ETD is pleased to announce the successful recent completion of a metallography, accelerated rupture testing and remaining life assessment project of superheater & reheater tubes.

It is reported by the client that they had hired a sub-contractor to perform accelerated rupture testing and remnant life assessment work for 1 superheater and 1 reheater tubes (of T91 materials). This contractor had completed the creep test and RLA based on an iso-thermal basis with reference to Manson-Haferd curve. Recently, the client hired a second contractor to do the same job. This second contractor had done the creep test and RLA based on an iso-stress basis. The actual service stress in this case is relatively low. The client had found that the results from these two contractors differed greatly; the results of second contractor showed unrealistically high remaining life and they did not consider progressive wastage.

Therefore, ETD was approached with a request to perform the same work (accelerated rupture testing and RLA) again for these two coal-fired tubes to provide an estimate for the remaining life of the components.

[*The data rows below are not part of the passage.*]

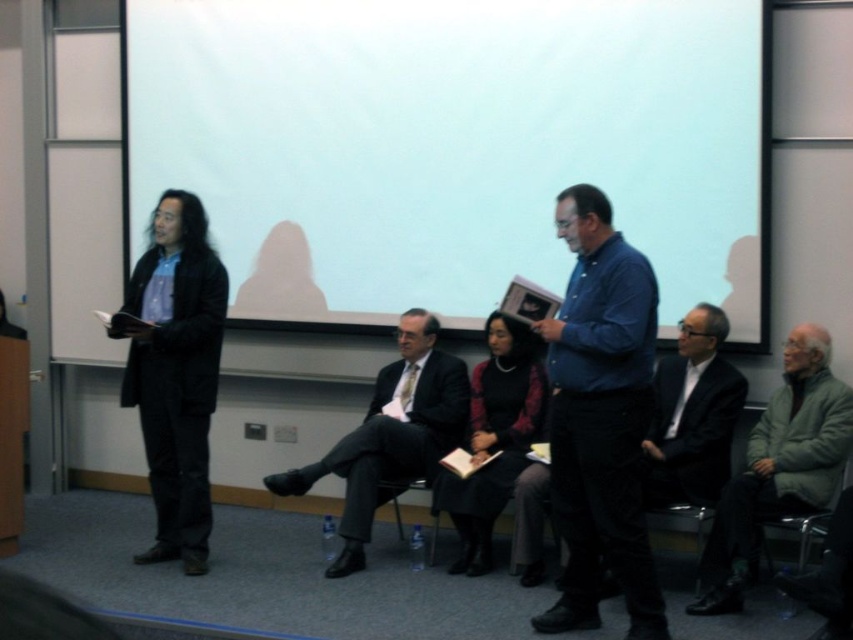 You are an attendee at a conference and need to present your slides. The projector is set up to display on the white matte projection screen at upper center. However, you notice a dark gray plastic chair at lower right blocking the screen. Can you move the chair to ensure the screen is visible?

The white matte projection screen at upper center is above the dark gray plastic chair at lower right, so moving the chair away from the screen will ensure visibility.

You are a photographer in this scene and want to take a picture of the blue denim shirt at center and the gray woolen sweater at right. Since you can only focus on one person at a time, which one should you focus on first to ensure the other is still in focus?

The blue denim shirt at center is located above the gray woolen sweater at right, so focusing on the blue denim shirt at center first would keep the gray woolen sweater at right in focus as it is lower in the frame.

You are an event planner setting up a presentation in the conference room described. You need to ensure that the white matte projection screen at upper center is visible to all attendees seated in the dark gray plastic chair at lower right. Given their positions, will the screen be tall enough to accommodate the seating arrangement?

The white matte projection screen at upper center has a greater height compared to dark gray plastic chair at lower right, so the screen should be tall enough to be visible to attendees seated in the dark gray plastic chair at lower right. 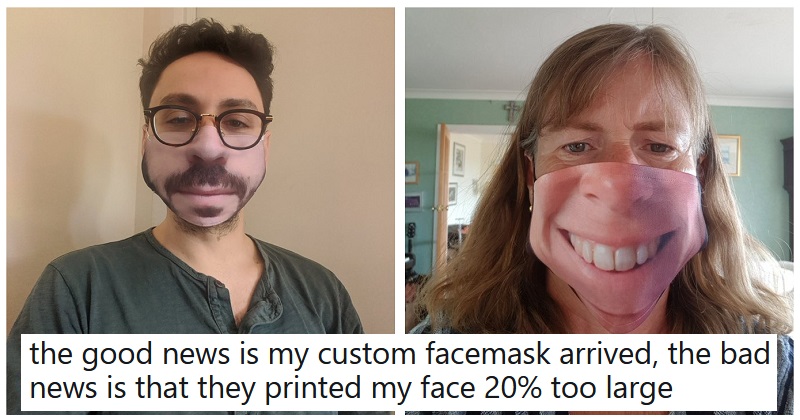 Identify the location of picture. This screenshot has height=420, width=800. [x=732, y=164], [x=410, y=174], [x=454, y=160], [x=454, y=196], [x=477, y=190], [x=410, y=198]. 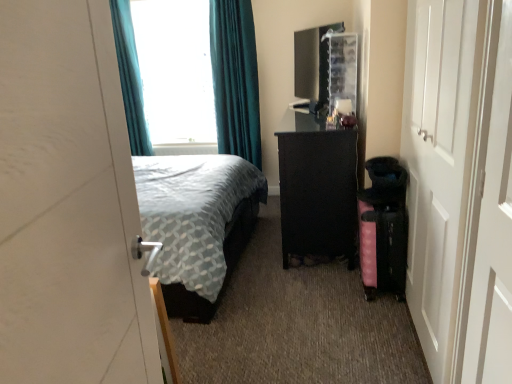 Find the location of a particular element. The width and height of the screenshot is (512, 384). blank area to the left of pink fabric suitcase at lower right is located at coordinates (334, 292). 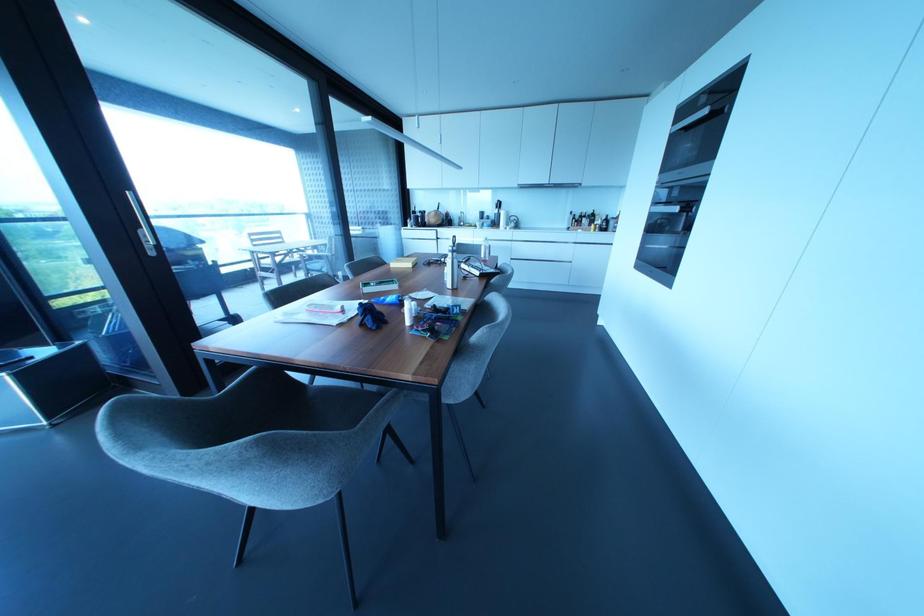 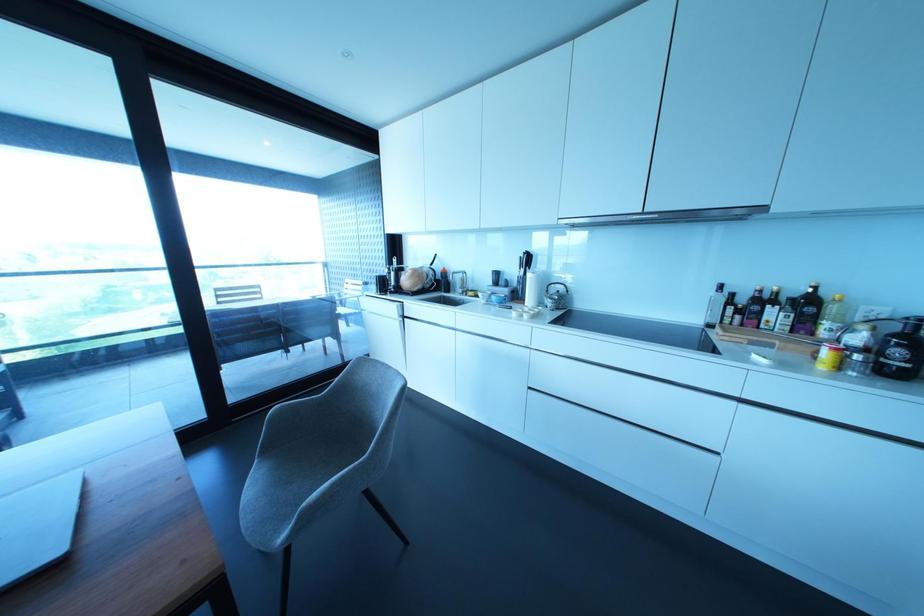 Where in the second image is the point corresponding to point 497,204 from the first image?

(527, 259) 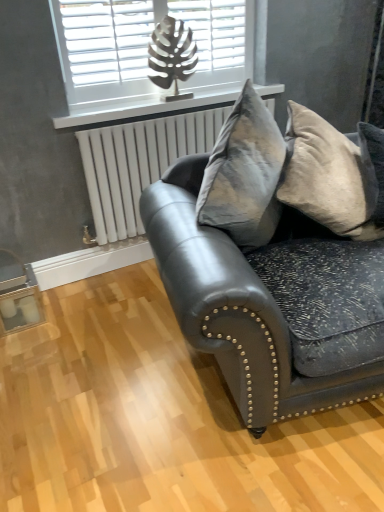 The height and width of the screenshot is (512, 384). Describe the element at coordinates (139, 163) in the screenshot. I see `white metallic radiator at upper center` at that location.

In order to click on white matte window at upper center in this screenshot , I will do `click(147, 46)`.

Where is `velvet gray pillow at right`? This screenshot has width=384, height=512. velvet gray pillow at right is located at coordinates (334, 175).

Measure the distance between white plastic radiator at upper center and camera.

The distance of white plastic radiator at upper center from camera is 2.06 meters.

Find the location of a particular element. The height and width of the screenshot is (512, 384). matte black leather couch at center is located at coordinates (278, 259).

Is matte black leather couch at center in front of or behind white matte window at upper center in the image?

In the image, matte black leather couch at center appears in front of white matte window at upper center.

Based on the photo, from the image's perspective, would you say matte black leather couch at center is positioned over white matte window at upper center?

No, from the image's perspective, matte black leather couch at center is not over white matte window at upper center.

The image size is (384, 512). Find the location of `studio couch below the white matte window at upper center (from the image's perspective)`. studio couch below the white matte window at upper center (from the image's perspective) is located at coordinates (278, 259).

Is matte black leather couch at center to the left or to the right of white matte window at upper center in the image?

From the image, it's evident that matte black leather couch at center is to the right of white matte window at upper center.

Which of these two, white metallic radiator at upper center or white matte window at upper center, is wider?

white metallic radiator at upper center is wider.

Is white metallic radiator at upper center turned away from white matte window at upper center?

No, white metallic radiator at upper center is not facing away from white matte window at upper center.

From a real-world perspective, who is located higher, white metallic radiator at upper center or white matte window at upper center?

white matte window at upper center is physically above.

Can you confirm if white metallic radiator at upper center is positioned to the right of white matte window at upper center?

Indeed, white metallic radiator at upper center is positioned on the right side of white matte window at upper center.

From the image's perspective, does matte black leather couch at center appear lower than velvet gray pillow at right?

Yes, from the image's perspective, matte black leather couch at center is below velvet gray pillow at right.

From a real-world perspective, who is located lower, matte black leather couch at center or velvet gray pillow at right?

From a 3D spatial view, matte black leather couch at center is below.

Considering the sizes of matte black leather couch at center and velvet gray pillow at right in the image, is matte black leather couch at center taller or shorter than velvet gray pillow at right?

Considering their sizes, matte black leather couch at center has more height than velvet gray pillow at right.

From the image's perspective, which one is positioned lower, white matte window at upper center or white plastic radiator at upper center?

white plastic radiator at upper center is shown below in the image.

Does white matte window at upper center come in front of white plastic radiator at upper center?

Yes, white matte window at upper center is closer to the viewer.

Is white matte window at upper center aimed at white plastic radiator at upper center?

No, white matte window at upper center does not turn towards white plastic radiator at upper center.

Is white matte window at upper center in contact with white plastic radiator at upper center?

No, white matte window at upper center is not in contact with white plastic radiator at upper center.

Is white matte window at upper center positioned with its back to velvet gray pillow at right?

No, white matte window at upper center's orientation is not away from velvet gray pillow at right.

This screenshot has height=512, width=384. Find the location of `pillow beneath the white matte window at upper center (from a real-world perspective)`. pillow beneath the white matte window at upper center (from a real-world perspective) is located at coordinates (334, 175).

Is white matte window at upper center bigger than velvet gray pillow at right?

Incorrect, white matte window at upper center is not larger than velvet gray pillow at right.

Is white matte window at upper center next to velvet gray pillow at right and touching it?

No, white matte window at upper center is not beside velvet gray pillow at right.

Image resolution: width=384 pixels, height=512 pixels. In order to click on window sill that appears on the right of white matte window at upper center in this screenshot , I will do `click(144, 109)`.

Does white plastic radiator at upper center touch white matte window at upper center?

No, white plastic radiator at upper center is not in contact with white matte window at upper center.

Is white plastic radiator at upper center turned away from white matte window at upper center?

white plastic radiator at upper center does not have its back to white matte window at upper center.

Between white plastic radiator at upper center and white matte window at upper center, which one appears on the right side from the viewer's perspective?

white plastic radiator at upper center is more to the right.

Which is more to the right, velvet gray pillow at right or matte black leather couch at center?

Positioned to the right is matte black leather couch at center.

Is velvet gray pillow at right taller or shorter than matte black leather couch at center?

Clearly, velvet gray pillow at right is shorter compared to matte black leather couch at center.

From the image's perspective, is velvet gray pillow at right positioned above or below matte black leather couch at center?

Based on their image positions, velvet gray pillow at right is located above matte black leather couch at center.

Consider the image. Is velvet gray pillow at right not inside matte black leather couch at center?

Actually, velvet gray pillow at right is within matte black leather couch at center.

At what (x,y) coordinates should I click in order to perform the action: click on studio couch in front of the white matte window at upper center. Please return your answer as a coordinate pair (x, y). Looking at the image, I should click on (278, 259).

The height and width of the screenshot is (512, 384). In order to click on radiator below the white matte window at upper center (from the image's perspective) in this screenshot , I will do `click(139, 163)`.

When comparing their distances from white metallic radiator at upper center, does matte black leather couch at center or white plastic radiator at upper center seem closer?

Based on the image, white plastic radiator at upper center appears to be nearer to white metallic radiator at upper center.

Which object lies further to the anchor point white matte window at upper center, white plastic radiator at upper center or matte black leather couch at center?

matte black leather couch at center lies further to white matte window at upper center than the other object.

Considering their positions, is white metallic radiator at upper center positioned further to velvet gray pillow at right than white matte window at upper center?

The object further to velvet gray pillow at right is white matte window at upper center.

Considering their positions, is matte black leather couch at center positioned closer to white matte window at upper center than white plastic radiator at upper center?

Based on the image, white plastic radiator at upper center appears to be nearer to white matte window at upper center.

Looking at this image, looking at the image, which one is located further to matte black leather couch at center, white metallic radiator at upper center or velvet gray pillow at right?

Based on the image, white metallic radiator at upper center appears to be further to matte black leather couch at center.

Based on their spatial positions, is velvet gray pillow at right or white matte window at upper center closer to white plastic radiator at upper center?

white matte window at upper center lies closer to white plastic radiator at upper center than the other object.

When comparing their distances from velvet gray pillow at right, does white plastic radiator at upper center or matte black leather couch at center seem further?

Among the two, white plastic radiator at upper center is located further to velvet gray pillow at right.

Considering their positions, is white metallic radiator at upper center positioned closer to white matte window at upper center than matte black leather couch at center?

white metallic radiator at upper center is closer to white matte window at upper center.

At what (x,y) coordinates should I click in order to perform the action: click on pillow between matte black leather couch at center and white metallic radiator at upper center from front to back. Please return your answer as a coordinate pair (x, y). This screenshot has width=384, height=512. Looking at the image, I should click on (334, 175).

Where is `window sill between white matte window at upper center and velvet gray pillow at right vertically`? The image size is (384, 512). window sill between white matte window at upper center and velvet gray pillow at right vertically is located at coordinates (144, 109).

Locate an element on the screen. The image size is (384, 512). pillow between matte black leather couch at center and white plastic radiator at upper center from front to back is located at coordinates (334, 175).

Where is `window sill between velvet gray pillow at right and white metallic radiator at upper center from front to back`? window sill between velvet gray pillow at right and white metallic radiator at upper center from front to back is located at coordinates (144, 109). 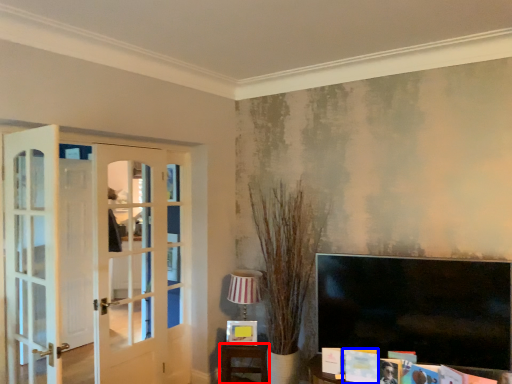 Question: Which object appears farthest to the camera in this image, furniture (highlighted by a red box) or magazine (highlighted by a blue box)?

Choices:
 (A) furniture
 (B) magazine

Answer: (A) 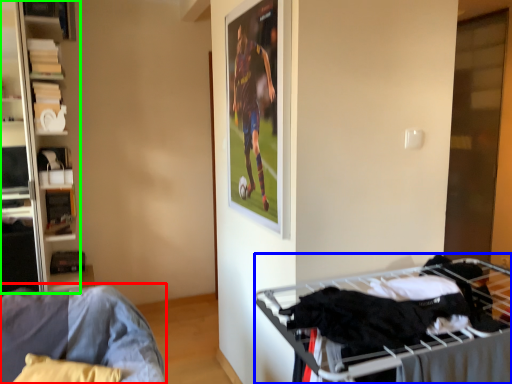 Question: Which object is positioned closest to furniture (highlighted by a red box)? Select from bunk bed (highlighted by a blue box) and shelf (highlighted by a green box).

Choices:
 (A) bunk bed
 (B) shelf

Answer: (A)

The scope of the work carried out included the following tasks:

i.  Metallography - Metallography of two tube samples were carried out to establish the creep damage (i.e. creep cavitation & microstructure degradation) levels. The microstructure and any degradation characterised using damage classification for creep damage of the relevant materials. Specific scope in this task included:

  • Visual examination of the tube samples including internal and external appearance;

  • Assessment of condition of internal and external surfaces including identification of inclusions/ contaminations, scale/ deposits, welding defects etc (if any exists) and obtain photos of evidence;

  • Dimensional examination - OD measurement at 12-6 and 3-9 O’clock positions at fixed length intervals throughout the entire tube length.

  • Tube wall thickness measurements for all aforementioned clock positions.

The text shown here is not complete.